Data under study
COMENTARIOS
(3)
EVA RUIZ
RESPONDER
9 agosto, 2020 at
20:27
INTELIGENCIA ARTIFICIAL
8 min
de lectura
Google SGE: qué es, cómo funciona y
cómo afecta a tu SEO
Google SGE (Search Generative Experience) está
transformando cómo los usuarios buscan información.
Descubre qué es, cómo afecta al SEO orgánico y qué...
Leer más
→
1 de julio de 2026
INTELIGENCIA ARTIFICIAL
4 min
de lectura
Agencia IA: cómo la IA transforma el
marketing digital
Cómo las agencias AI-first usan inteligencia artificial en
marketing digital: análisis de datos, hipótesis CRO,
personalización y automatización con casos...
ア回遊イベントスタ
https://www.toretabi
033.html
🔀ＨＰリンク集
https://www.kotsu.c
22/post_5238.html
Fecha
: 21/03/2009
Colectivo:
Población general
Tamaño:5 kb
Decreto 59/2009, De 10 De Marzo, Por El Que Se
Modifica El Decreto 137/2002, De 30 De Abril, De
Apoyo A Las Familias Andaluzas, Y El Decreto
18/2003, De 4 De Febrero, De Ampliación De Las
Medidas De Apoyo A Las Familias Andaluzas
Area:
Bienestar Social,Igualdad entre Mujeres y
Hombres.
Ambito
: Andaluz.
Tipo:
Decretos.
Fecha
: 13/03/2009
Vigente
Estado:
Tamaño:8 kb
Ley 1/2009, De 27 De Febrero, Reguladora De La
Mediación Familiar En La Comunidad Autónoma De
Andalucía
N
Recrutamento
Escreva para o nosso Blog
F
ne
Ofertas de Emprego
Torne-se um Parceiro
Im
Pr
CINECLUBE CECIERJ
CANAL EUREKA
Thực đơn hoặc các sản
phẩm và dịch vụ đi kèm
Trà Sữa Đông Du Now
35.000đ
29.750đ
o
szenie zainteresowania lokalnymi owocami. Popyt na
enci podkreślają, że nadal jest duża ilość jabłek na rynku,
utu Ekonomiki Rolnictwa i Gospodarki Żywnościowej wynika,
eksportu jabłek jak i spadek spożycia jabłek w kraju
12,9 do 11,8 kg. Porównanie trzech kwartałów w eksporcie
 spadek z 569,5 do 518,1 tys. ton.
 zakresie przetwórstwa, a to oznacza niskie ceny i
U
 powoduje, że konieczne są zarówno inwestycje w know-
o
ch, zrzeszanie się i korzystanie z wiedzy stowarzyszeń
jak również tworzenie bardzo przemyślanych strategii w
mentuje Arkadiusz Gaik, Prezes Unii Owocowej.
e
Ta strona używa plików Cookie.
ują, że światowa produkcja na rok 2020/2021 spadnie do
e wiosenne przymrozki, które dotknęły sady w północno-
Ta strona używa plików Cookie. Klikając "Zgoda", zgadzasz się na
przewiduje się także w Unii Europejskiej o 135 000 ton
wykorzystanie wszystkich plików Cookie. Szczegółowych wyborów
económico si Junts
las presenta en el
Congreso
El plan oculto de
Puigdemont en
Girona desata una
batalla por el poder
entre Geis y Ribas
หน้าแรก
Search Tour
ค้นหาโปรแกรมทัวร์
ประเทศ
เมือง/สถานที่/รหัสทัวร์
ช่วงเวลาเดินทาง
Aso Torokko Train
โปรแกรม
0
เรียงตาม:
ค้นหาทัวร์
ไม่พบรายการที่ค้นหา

Assignment
Return each line of the data where the word "jabłek" appears.

Worked solution
enci podkreślają, że nadal jest duża ilość jabłek na rynku,
eksportu jabłek jak i spadek spożycia jabłek w kraju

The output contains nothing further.